Write out each record exactly as given, but do not include the pictures.

*** Opening Data in this exercise ***

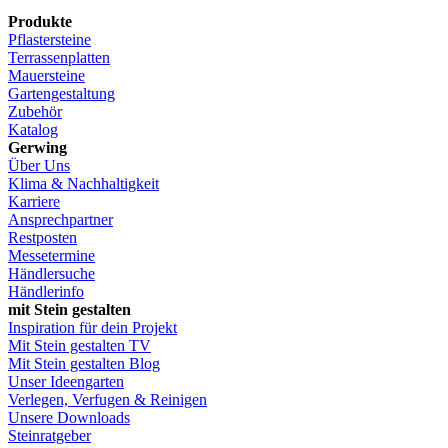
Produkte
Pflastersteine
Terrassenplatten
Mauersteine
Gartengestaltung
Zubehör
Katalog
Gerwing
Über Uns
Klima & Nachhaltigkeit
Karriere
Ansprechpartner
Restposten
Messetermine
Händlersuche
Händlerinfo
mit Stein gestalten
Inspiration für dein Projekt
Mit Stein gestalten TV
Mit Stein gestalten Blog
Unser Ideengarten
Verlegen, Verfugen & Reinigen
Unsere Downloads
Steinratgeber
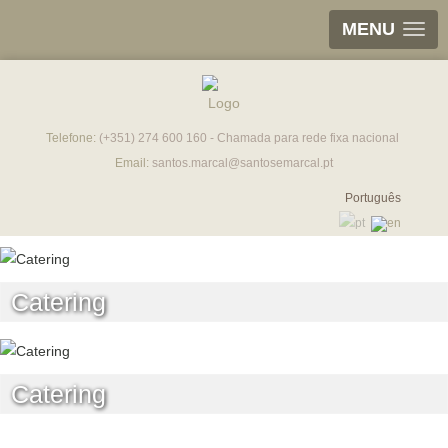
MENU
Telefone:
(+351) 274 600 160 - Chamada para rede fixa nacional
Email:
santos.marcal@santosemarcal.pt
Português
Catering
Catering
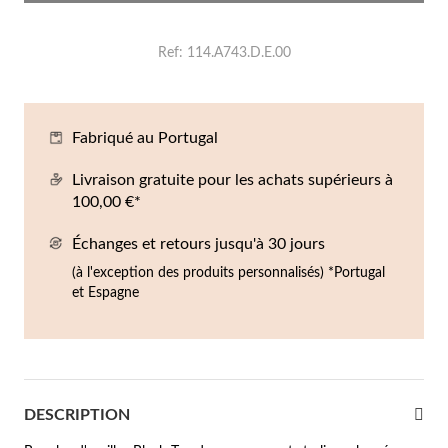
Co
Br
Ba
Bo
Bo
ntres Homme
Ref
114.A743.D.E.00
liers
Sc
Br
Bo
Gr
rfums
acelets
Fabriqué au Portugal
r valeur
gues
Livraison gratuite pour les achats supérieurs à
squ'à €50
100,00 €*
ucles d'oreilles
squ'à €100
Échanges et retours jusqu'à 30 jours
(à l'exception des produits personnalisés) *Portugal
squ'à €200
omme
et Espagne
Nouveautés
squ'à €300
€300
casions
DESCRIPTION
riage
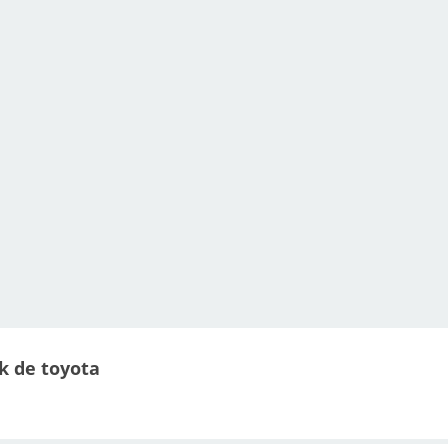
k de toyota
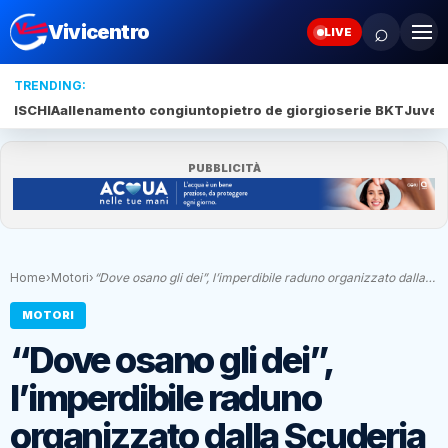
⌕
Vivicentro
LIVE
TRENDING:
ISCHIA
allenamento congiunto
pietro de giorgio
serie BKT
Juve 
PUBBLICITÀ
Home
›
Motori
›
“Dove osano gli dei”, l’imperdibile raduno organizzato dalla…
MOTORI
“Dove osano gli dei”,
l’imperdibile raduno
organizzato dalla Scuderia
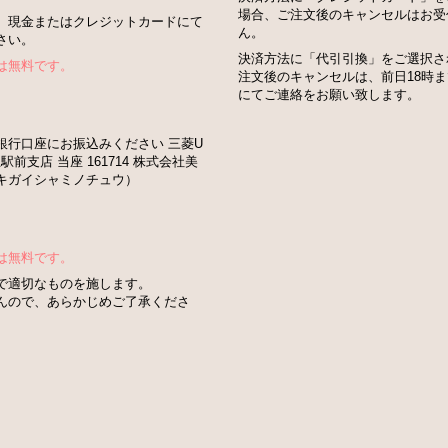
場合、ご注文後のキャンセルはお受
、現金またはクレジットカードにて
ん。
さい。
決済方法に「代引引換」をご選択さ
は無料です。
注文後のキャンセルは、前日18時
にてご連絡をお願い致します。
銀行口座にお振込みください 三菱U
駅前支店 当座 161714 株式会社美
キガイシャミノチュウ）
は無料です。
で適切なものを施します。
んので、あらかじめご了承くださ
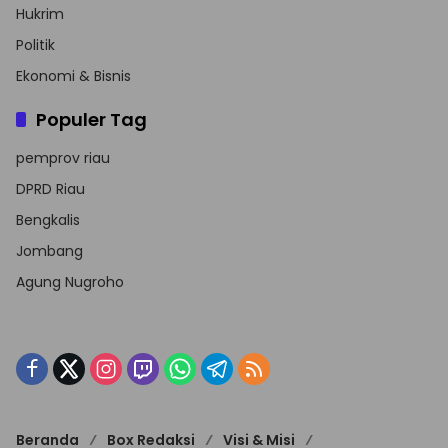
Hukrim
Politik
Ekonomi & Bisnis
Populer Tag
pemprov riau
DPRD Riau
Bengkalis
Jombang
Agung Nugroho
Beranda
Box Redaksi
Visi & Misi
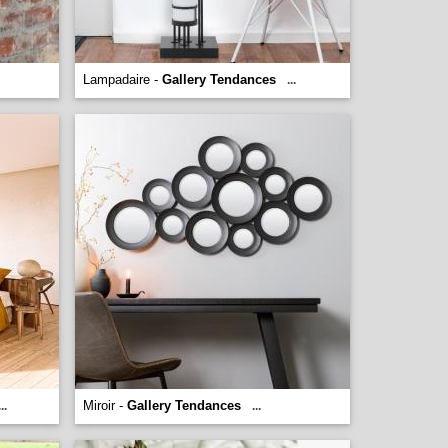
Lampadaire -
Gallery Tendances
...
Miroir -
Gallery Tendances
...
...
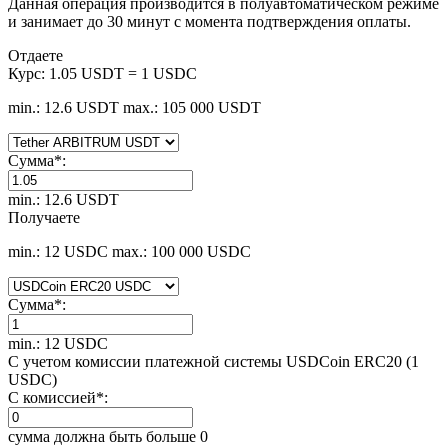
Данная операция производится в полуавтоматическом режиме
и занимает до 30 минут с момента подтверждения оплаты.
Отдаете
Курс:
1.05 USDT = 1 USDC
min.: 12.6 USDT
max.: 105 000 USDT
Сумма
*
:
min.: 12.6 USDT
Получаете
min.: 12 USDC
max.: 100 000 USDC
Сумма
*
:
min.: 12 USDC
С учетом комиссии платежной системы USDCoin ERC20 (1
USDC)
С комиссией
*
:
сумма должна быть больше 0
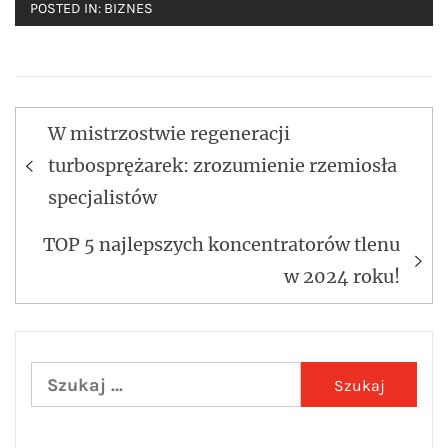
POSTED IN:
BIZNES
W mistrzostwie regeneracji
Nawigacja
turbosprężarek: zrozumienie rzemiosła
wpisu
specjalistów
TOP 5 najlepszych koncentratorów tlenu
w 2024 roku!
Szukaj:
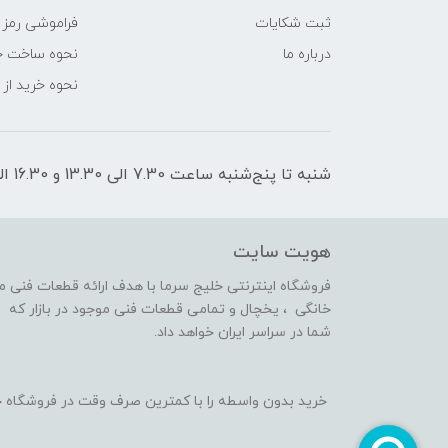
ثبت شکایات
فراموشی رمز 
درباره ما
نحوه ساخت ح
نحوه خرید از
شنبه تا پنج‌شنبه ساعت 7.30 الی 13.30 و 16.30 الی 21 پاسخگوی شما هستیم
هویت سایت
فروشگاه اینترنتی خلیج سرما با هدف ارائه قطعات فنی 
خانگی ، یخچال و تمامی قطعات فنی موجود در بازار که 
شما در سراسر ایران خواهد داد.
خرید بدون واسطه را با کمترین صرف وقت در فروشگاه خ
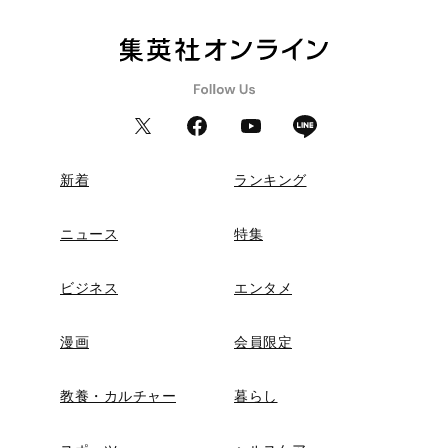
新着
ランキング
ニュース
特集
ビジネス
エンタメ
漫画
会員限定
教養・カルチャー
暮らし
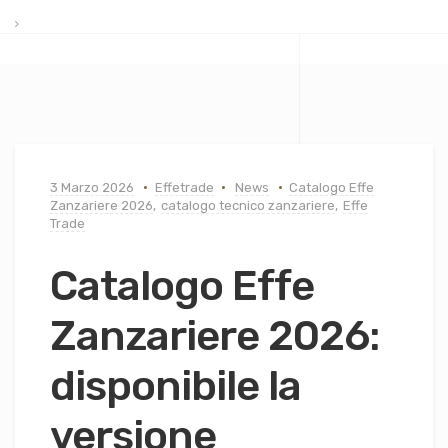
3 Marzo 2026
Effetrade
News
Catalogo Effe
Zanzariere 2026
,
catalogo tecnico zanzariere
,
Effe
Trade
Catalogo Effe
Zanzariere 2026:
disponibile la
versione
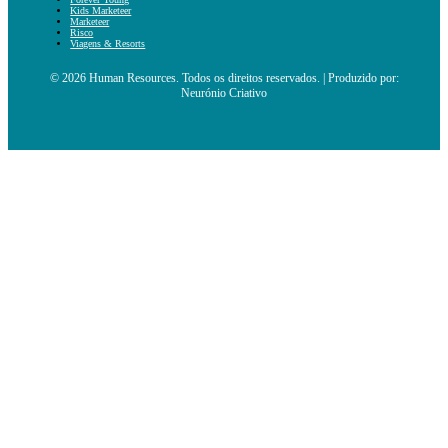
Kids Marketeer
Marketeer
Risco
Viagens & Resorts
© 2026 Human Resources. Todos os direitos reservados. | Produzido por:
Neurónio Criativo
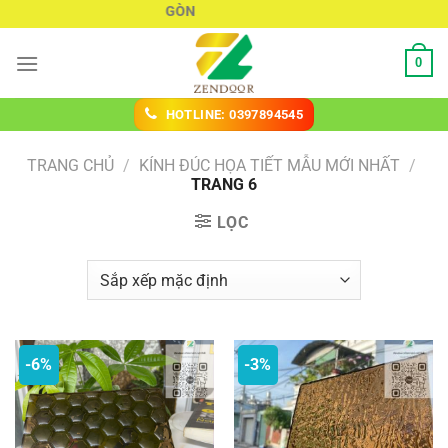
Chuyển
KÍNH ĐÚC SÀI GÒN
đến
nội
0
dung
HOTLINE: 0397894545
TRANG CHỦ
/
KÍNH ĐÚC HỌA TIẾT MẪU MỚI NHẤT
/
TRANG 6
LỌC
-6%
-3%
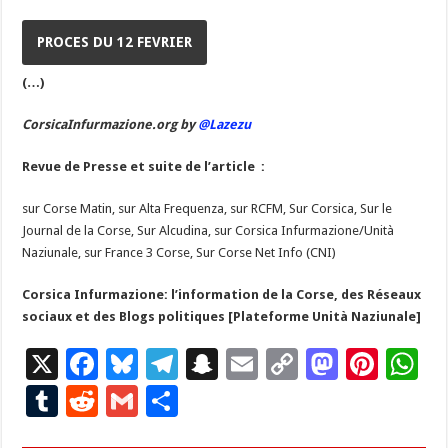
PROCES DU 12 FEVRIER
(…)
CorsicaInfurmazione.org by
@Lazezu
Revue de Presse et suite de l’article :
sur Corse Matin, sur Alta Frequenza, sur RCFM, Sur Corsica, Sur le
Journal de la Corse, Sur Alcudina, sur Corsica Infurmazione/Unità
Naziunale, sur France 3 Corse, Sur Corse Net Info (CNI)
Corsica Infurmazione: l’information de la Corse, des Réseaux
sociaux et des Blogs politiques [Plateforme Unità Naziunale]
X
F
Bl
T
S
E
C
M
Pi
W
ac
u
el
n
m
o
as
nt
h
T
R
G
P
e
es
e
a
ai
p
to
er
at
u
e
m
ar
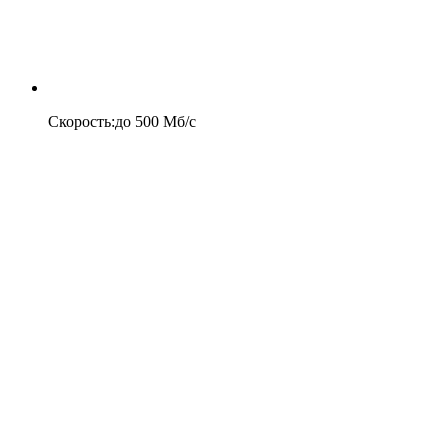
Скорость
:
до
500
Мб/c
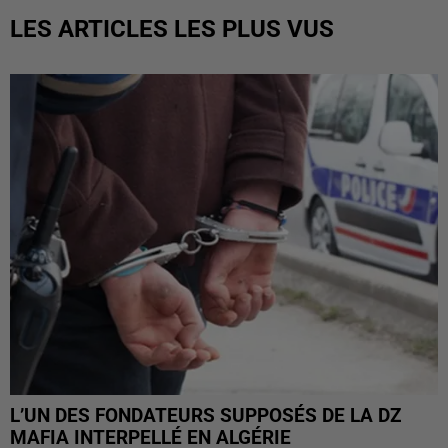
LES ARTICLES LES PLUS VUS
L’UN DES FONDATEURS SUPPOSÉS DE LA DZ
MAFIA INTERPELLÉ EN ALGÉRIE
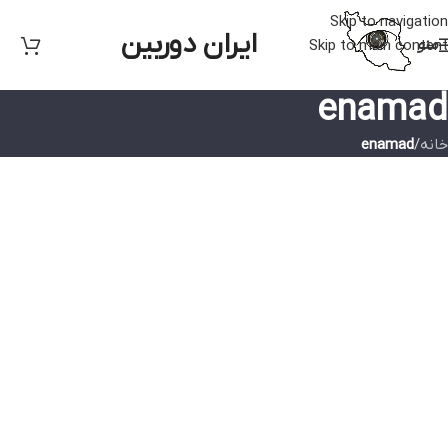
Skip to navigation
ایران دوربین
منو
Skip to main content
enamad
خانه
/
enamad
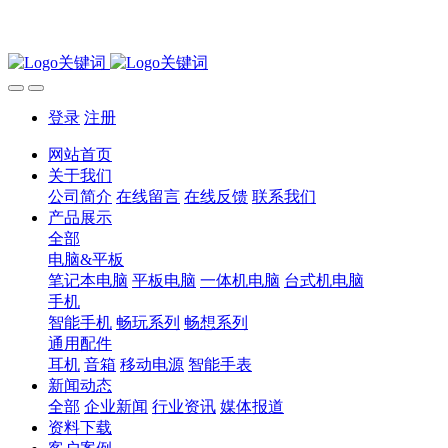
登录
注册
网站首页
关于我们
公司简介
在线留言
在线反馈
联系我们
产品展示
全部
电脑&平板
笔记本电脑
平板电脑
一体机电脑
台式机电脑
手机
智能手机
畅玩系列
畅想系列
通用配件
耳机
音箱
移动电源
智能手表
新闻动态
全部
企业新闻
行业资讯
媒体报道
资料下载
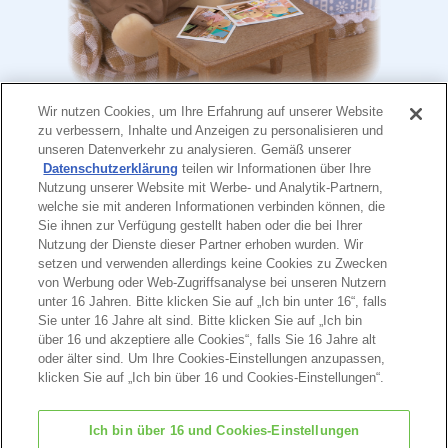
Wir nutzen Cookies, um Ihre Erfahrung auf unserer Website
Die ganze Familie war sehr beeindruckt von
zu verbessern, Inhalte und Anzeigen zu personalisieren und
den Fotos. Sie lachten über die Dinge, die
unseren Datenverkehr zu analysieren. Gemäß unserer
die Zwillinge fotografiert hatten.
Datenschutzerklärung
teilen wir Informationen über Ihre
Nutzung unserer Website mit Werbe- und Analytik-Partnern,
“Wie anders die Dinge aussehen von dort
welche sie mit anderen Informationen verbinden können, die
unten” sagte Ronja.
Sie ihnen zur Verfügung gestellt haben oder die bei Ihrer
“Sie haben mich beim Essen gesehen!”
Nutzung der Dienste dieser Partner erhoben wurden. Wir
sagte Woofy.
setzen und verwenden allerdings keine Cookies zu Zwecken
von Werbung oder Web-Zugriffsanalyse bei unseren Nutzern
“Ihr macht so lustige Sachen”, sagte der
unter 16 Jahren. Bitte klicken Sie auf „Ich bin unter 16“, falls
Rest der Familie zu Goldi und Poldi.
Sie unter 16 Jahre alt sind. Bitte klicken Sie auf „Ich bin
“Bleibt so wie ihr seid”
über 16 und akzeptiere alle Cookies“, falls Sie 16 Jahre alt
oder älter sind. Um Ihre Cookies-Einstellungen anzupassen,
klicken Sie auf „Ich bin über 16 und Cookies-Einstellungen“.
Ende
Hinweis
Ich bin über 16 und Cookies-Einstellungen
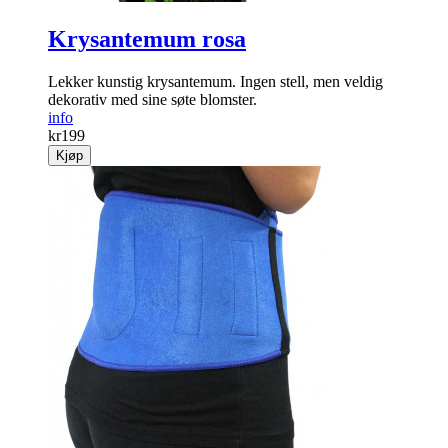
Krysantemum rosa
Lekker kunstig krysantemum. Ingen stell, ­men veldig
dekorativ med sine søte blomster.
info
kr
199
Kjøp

*** Closing Data in this exercise ***

**Task output**
Produkte
Pflastersteine
Terrassenplatten
Mauersteine
Gartengestaltung
Zubehör
Katalog
Gerwing
Über Uns
Klima & Nachhaltigkeit
Karriere
Ansprechpartner
Restposten
Messetermine
Händlersuche
Händlerinfo
mit Stein gestalten
Inspiration für dein Projekt
Mit Stein gestalten TV
Mit Stein gestalten Blog
Unser Ideengarten
Verlegen, Verfugen & Reinigen
Unsere Downloads
Steinratgeber
MENU
Telefone:
(+351) 274 600 160 - Chamada para rede fixa nacional
Email:
santos.marcal@santosemarcal.pt
Português
Catering
Catering
Co
Br
Ba
Bo
Bo
ntres Homme
Ref
114.A743.D.E.00
liers
Sc
Br
Bo
Gr
rfums
acelets
Fabriqué au Portugal
r valeur
gues
Livraison gratuite pour les achats supérieurs à
squ'à €50
100,00 €*
ucles d'oreilles
squ'à €100
Échanges et retours jusqu'à 30 jours
(à l'exception des produits personnalisés) *Portugal
squ'à €200
omme
et Espagne
Nouveautés
squ'à €300
€300
casions
DESCRIPTION
riage
k de toyota
⌕
Vivicentro
LIVE
TRENDING:
ISCHIA
allenamento congiunto
pietro de giorgio
serie BKT
Juve 
PUBBLICITÀ
Home
›
Motori
›
“Dove osano gli dei”, l’imperdibile raduno organizzato dalla…
MOTORI
“Dove osano gli dei”,
l’imperdibile raduno
organizzato dalla Scuderia
場合、ご注文後のキャンセルはお受
、現金またはクレジットカードにて
ん。
さい。
決済方法に「代引引換」をご選択さ
は無料です。
注文後のキャンセルは、前日18時
にてご連絡をお願い致します。
銀行口座にお振込みください 三菱U
駅前支店 当座 161714 株式会社美
キガイシャミノチュウ）
は無料です。
で適切なものを施します。
んので、あらかじめご了承くださ
Hukrim
Politik
Ekonomi & Bisnis
Populer Tag
pemprov riau
DPRD Riau
Bengkalis
Jombang
Agung Nugroho
Beranda
Box Redaksi
Visi & Misi
Lampadaire -
Gallery Tendances
...
Miroir -
Gallery Tendances
...
...
Данная операция производится в полуавтоматическом режиме
и занимает до 30 минут с момента подтверждения оплаты.
Отдаете
Курс:
1.05 USDT = 1 USDC
min.: 12.6 USDT
max.: 105 000 USDT
Сумма
*
:
min.: 12.6 USDT
Получаете
min.: 12 USDC
max.: 100 000 USDC
Сумма
*
:
min.: 12 USDC
С учетом комиссии платежной системы USDCoin ERC20 (1
USDC)
С комиссией
*
:
сумма должна быть больше 0
POSTED IN:
BIZNES
W mistrzostwie regeneracji
Nawigacja
turbosprężarek: zrozumienie rzemiosła
wpisu
specjalistów
TOP 5 najlepszych koncentratorów tlenu
w 2024 roku!
Szukaj:
ثبت شکایات
فراموشی رمز 
درباره ما
نحوه ساخت ح
نحوه خرید از
شنبه تا پنج‌شنبه ساعت 7.30 الی 13.30 و 16.30 الی 21 پاسخگوی شما هستیم
هویت سایت
فروشگاه اینترنتی خلیج سرما با هدف ارائه قطعات فنی 
خانگی ، یخچال و تمامی قطعات فنی موجود در بازار که 
شما در سراسر ایران خواهد داد.
خرید بدون واسطه را با کمترین صرف وقت در فروشگاه خ
新着
ランキング
ニュース
特集
ビジネス
エンタメ
漫画
会員限定
教養・カルチャー
暮らし
3 Marzo 2026
Effetrade
News
Catalogo Effe
Zanzariere 2026
,
catalogo tecnico zanzariere
,
Effe
Trade
Catalogo Effe
Zanzariere 2026:
disponibile la
versione
Kids Marketeer
Marketeer
Risco
Viagens & Resorts
© 2026 Human Resources. Todos os direitos reservados. | Produzido por:
Neurónio Criativo
Chuyển
KÍNH ĐÚC SÀI GÒN
đến
nội
0
dung
HOTLINE: 0397894545
TRANG CHỦ
/
KÍNH ĐÚC HỌA TIẾT MẪU MỚI NHẤT
/
TRANG 6
LỌC
-6%
-3%
PROCES DU 12 FEVRIER
(…)
CorsicaInfurmazione.org by
@Lazezu
Revue de Presse et suite de l’article :
sur Corse Matin, sur Alta Frequenza, sur RCFM, Sur Corsica, Sur le
Journal de la Corse, Sur Alcudina, sur Corsica Infurmazione/Unità
Naziunale, sur France 3 Corse, Sur Corse Net Info (CNI)
Corsica Infurmazione: l’information de la Corse, des Réseaux
sociaux et des Blogs politiques [Plateforme Unità Naziunale]
X
F
Bl
T
S
E
C
M
Pi
W
ac
u
el
n
m
o
as
nt
h
T
R
G
P
e
es
e
a
ai
p
to
er
at
u
e
m
ar
Скорость
:
до
500
Мб/c
LES ARTICLES LES PLUS VUS
L’UN DES FONDATEURS SUPPOSÉS DE LA DZ
MAFIA INTERPELLÉ EN ALGÉRIE
Skip to navigation
ایران دوربین
منو
Skip to main content
enamad
خانه
/
enamad
登录
注册
网站首页
关于我们
公司简介
在线留言
在线反馈
联系我们
产品展示
全部
电脑&平板
笔记本电脑
平板电脑
一体机电脑
台式机电脑
手机
智能手机
畅玩系列
畅想系列
通用配件
耳机
音箱
移动电源
智能手表
新闻动态
全部
企业新闻
行业资讯
媒体报道
资料下载
Wir nutzen Cookies, um Ihre Erfahrung auf unserer Website
Die ganze Familie war sehr beeindruckt von
zu verbessern, Inhalte und Anzeigen zu personalisieren und
den Fotos. Sie lachten über die Dinge, die
unseren Datenverkehr zu analysieren. Gemäß unserer
die Zwillinge fotografiert hatten.
Datenschutzerklärung
teilen wir Informationen über Ihre
Nutzung unserer Website mit Werbe- und Analytik-Partnern,
“Wie anders die Dinge aussehen von dort
welche sie mit anderen Informationen verbinden können, die
unten” sagte Ronja.
Sie ihnen zur Verfügung gestellt haben oder die bei Ihrer
“Sie haben mich beim Essen gesehen!”
Nutzung der Dienste dieser Partner erhoben wurden. Wir
sagte Woofy.
setzen und verwenden allerdings keine Cookies zu Zwecken
von Werbung oder Web-Zugriffsanalyse bei unseren Nutzern
“Ihr macht so lustige Sachen”, sagte der
unter 16 Jahren. Bitte klicken Sie auf „Ich bin unter 16“, falls
Rest der Familie zu Goldi und Poldi.
Sie unter 16 Jahre alt sind. Bitte klicken Sie auf „Ich bin
“Bleibt so wie ihr seid”
über 16 und akzeptiere alle Cookies“, falls Sie 16 Jahre alt
oder älter sind. Um Ihre Cookies-Einstellungen anzupassen,
klicken Sie auf „Ich bin über 16 und Cookies-Einstellungen“.
Ende
Hinweis
Ich bin über 16 und Cookies-Einstellungen
Krysantemum rosa
Lekker kunstig krysantemum. Ingen stell, ­men veldig
dekorativ med sine søte blomster.
info
kr
199
Kjøp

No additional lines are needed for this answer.